The Stallone Ranger
As always I will lay my cards on the table and say that I have always been a fan of Sylvester Stallone and whilst he has appeared in some turkeys is a much greater actor than many give him credit for. So "Cop Land" interested me because this was a movie which offered Stallone the opportunity to not only show that he is more than just an action hero but also put him alongside acting heavy weights such as Robert De Niro, Harvey Keitel and Ray Liotta. Stallone accounts for himself well but is out shone but the other actors yet that is not the trouble with "Cop Land", nope "Cop Land" suffers from either being too ambitious but without the scenes to do it justice or a movie which has been killed on the cutting room floor.
The small town of Garrison, New Jersey is watched over by Sheriff Freddy Heflin (Sylvester Stallone - Daylight), an over weight cop who's had sum bum deals which quashed his ambitions of being a New York cop like most of the residents of Garrison. One of those people is Uncle Ray (Harvey Keitel - Rising Sun), a dirty cop with mob connections and who Internal Affairs officer Moe Tilden (Robert De Niro - Marvin's Room) would love to bring down but can't with out any solid evidence. When rookie cop Murray Babitch (Michael Rapaport) shoots two coloured men when he mistakes them point a wheel lock at them for a gun it is Uncle Ray and his cronies who come to his aid making it appear that he jumped off a bridge when in truth they have smuggled him back to Garrison. When Freddy spots Murray in Ray's car after seeing the news report of his death he finds himself drawn into the case and Tilden's attempts to bring down the dirty cop.

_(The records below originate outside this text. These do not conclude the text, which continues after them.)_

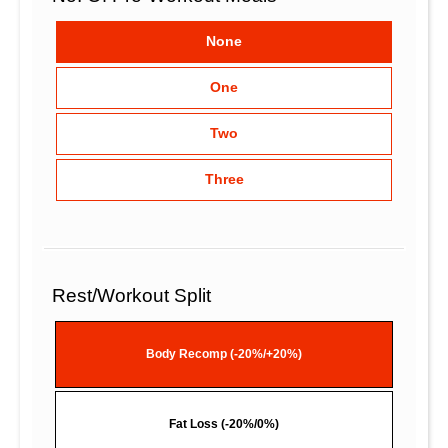
None
One
Two
Three
Rest/Workout Split
Body Recomp (-20%/+20%)
Fat Loss (-20%/0%)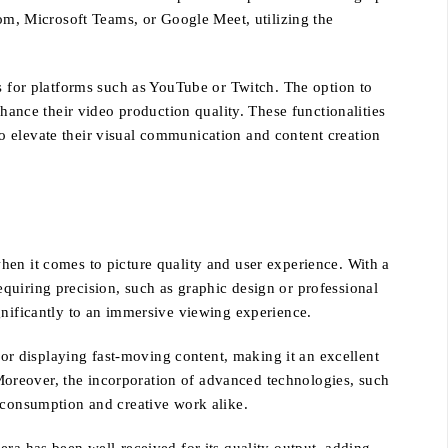
oom, Microsoft Teams, or Google Meet, utilizing the
os for platforms such as YouTube or Twitch. The option to
nhance their video production quality. These functionalities
o elevate their visual communication and content creation
hen it comes to picture quality and user experience. With a
requiring precision, such as graphic design or professional
gnificantly to an immersive viewing experience.
 for displaying fast-moving content, making it an excellent
oreover, the incorporation of advanced technologies, such
a consumption and creative work alike.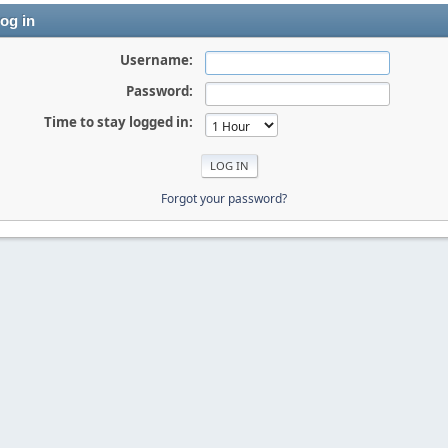
og in
Username:
Password:
Time to stay logged in:
Forgot your password?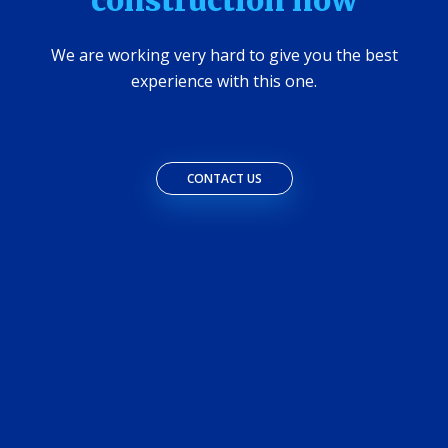
construction now
We are working very hard to give you the best
experience with this one.
CONTACT US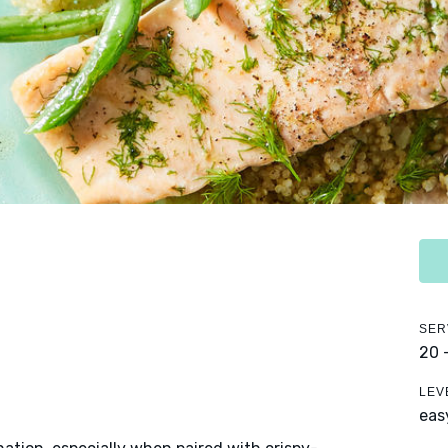
SER
20 
LEV
eas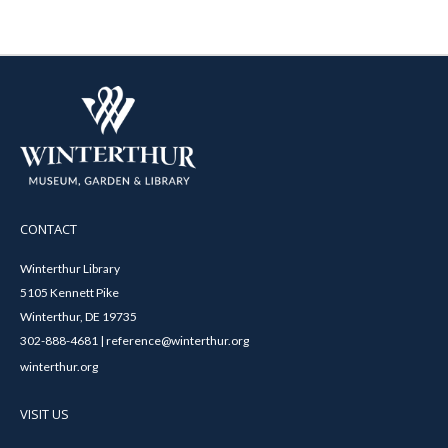
CONTACT
Winterthur Library
5105 Kennett Pike
Winterthur, DE 19735
302-888-4681 | reference@winterthur.org
winterthur.org
VISIT US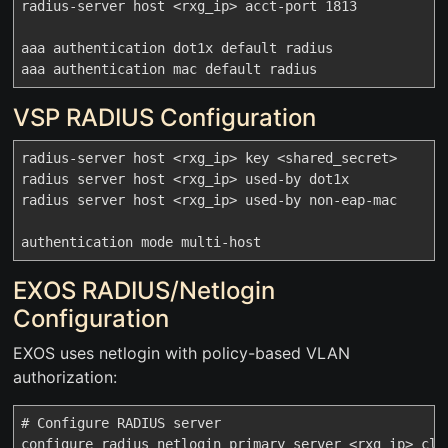
radius-server host <rxg_ip> acct-port 1813

aaa authentication dot1x default radius

VSP RADIUS Configuration
radius-server host <rxg_ip> key <shared_secret>

radius server host <rxg_ip> used-by dot1x

radius server host <rxg_ip> used-by non-eap-mac

EXOS RADIUS/Netlogin
Configuration
EXOS uses netlogin with policy-based VLAN
authorization:
# Configure RADIUS server

configure radius netlogin primary server <rxg_ip> clie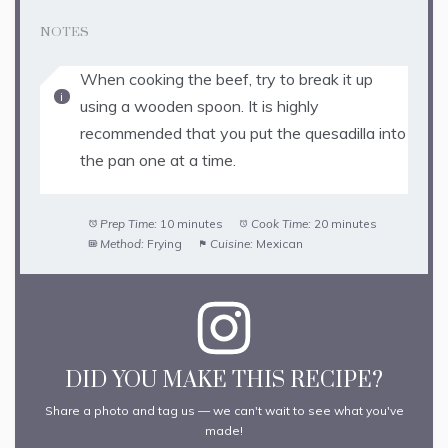
NOTES
When cooking the beef, try to break it up
using a wooden spoon. It is highly
recommended that you put the quesadilla into
the pan one at a time.
Prep Time:
10 minutes
Cook Time:
20 minutes
Method:
Frying
Cuisine:
Mexican
DID YOU MAKE THIS RECIPE?
Share a photo and tag us — we can't wait to see what you've
made!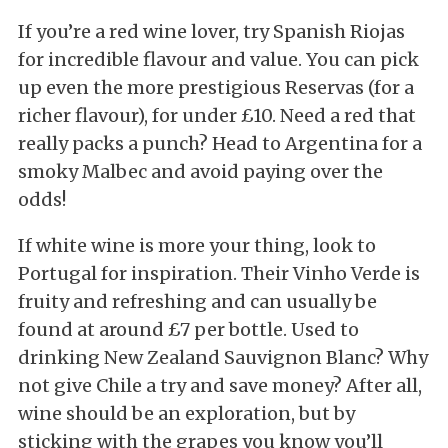
If you’re a red wine lover, try Spanish Riojas
for incredible flavour and value. You can pick
up even the more prestigious Reservas (for a
richer flavour), for under £10. Need a red that
really packs a punch? Head to Argentina for a
smoky Malbec and avoid paying over the
odds!
If white wine is more your thing, look to
Portugal for inspiration. Their Vinho Verde is
fruity and refreshing and can usually be
found at around £7 per bottle. Used to
drinking New Zealand Sauvignon Blanc? Why
not give Chile a try and save money? After all,
wine should be an exploration, but by
sticking with the grapes you know you’ll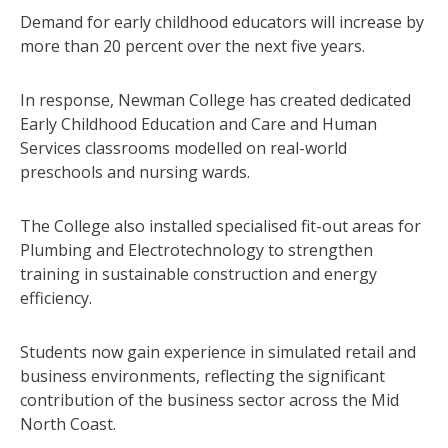
Demand for early childhood educators will increase by
more than 20 percent over the next five years.
In response, Newman College has created dedicated
Early Childhood Education and Care and Human
Services classrooms modelled on real-world
preschools and nursing wards.
The College also installed specialised fit-out areas for
Plumbing and Electrotechnology to strengthen
training in sustainable construction and energy
efficiency.
Students now gain experience in simulated retail and
business environments, reflecting the significant
contribution of the business sector across the Mid
North Coast.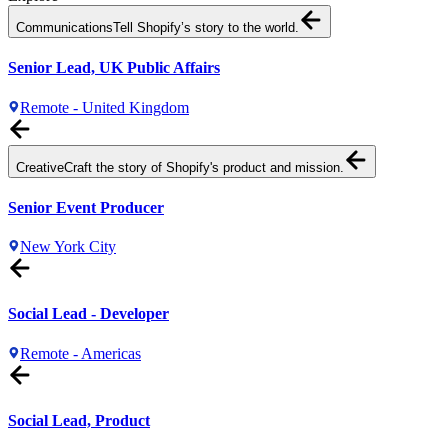
Communications
Tell Shopify’s story to the world.
Senior Lead, UK Public Affairs
Remote - United Kingdom
Creative
Craft the story of Shopify's product and mission.
Senior Event Producer
New York City
Social Lead - Developer
Remote - Americas
Social Lead, Product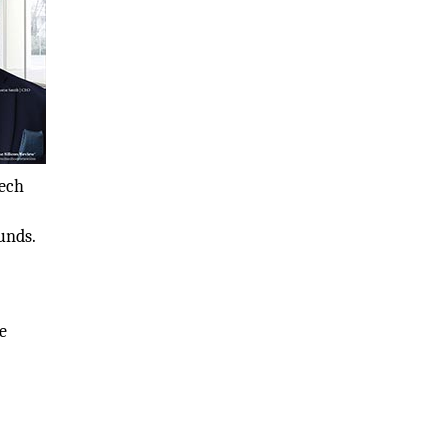
tech
unds.
e
m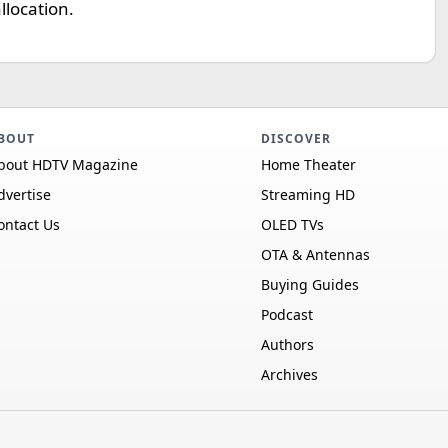
llocation.
BOUT
DISCOVER
bout HDTV Magazine
Home Theater
dvertise
Streaming HD
ontact Us
OLED TVs
OTA & Antennas
Buying Guides
Podcast
Authors
Archives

Now from a storyline point of view "Cop Land" explores familiar territory with not only a storyline which feels like an update on an old western theme but one which deals with dirty cops. It means that whilst we are served up an elaborate storyline surrounding a dirty cop as well as a variety of character building sub plots it is pretty clear that eventually Sheriff Heflin is going to end up making a stand against those he has turned a blind eye to for a long time. The trouble is that whilst we have story elements such as Freddy's fondness for Liz who he rescued when he was a teenager there is not enough of it too really connect in with the main story. It ends up giving "Cop Land" an almost disjointed feeling and I wonder whether writer and director James Mangold was forced to cut out elements in order to keep it down to a reasonable length or within budget.
There are many more elements such as former cop Gary Figgis's connection with Uncle Ray and his resentment towards him which whilst adding an interesting aspect to the movie is not done full justice to as it is not given enough time to grow. But what it does mean is that the impressive cast which fills "Cop Land" get a chance to show their skills for playing characters. From Robert De Niro and Harvey Keitel through to the likes of Michael Rapaport, Janeane Garofalo and Ray Liotta they all deliver some excellent performances even when their characters end up under serviced by scenes being cut short. But the knock on effect of this is that on one hand we have Sylvester Stallone delivering probably his best performance since the original "Rocky" movie yet ironically is out shone by the sheer acting talent alongside him.
What this all boils down to is that "Cop Land" only has one problem and I will call that too much ambition. Beyond the storyline which feels like it needed more time and scenes to do it justice everything else about "Cop Land" is good especially Sylvester Stallone who whilst out shone by some heavy weight actors reminds us what a talented actor he is.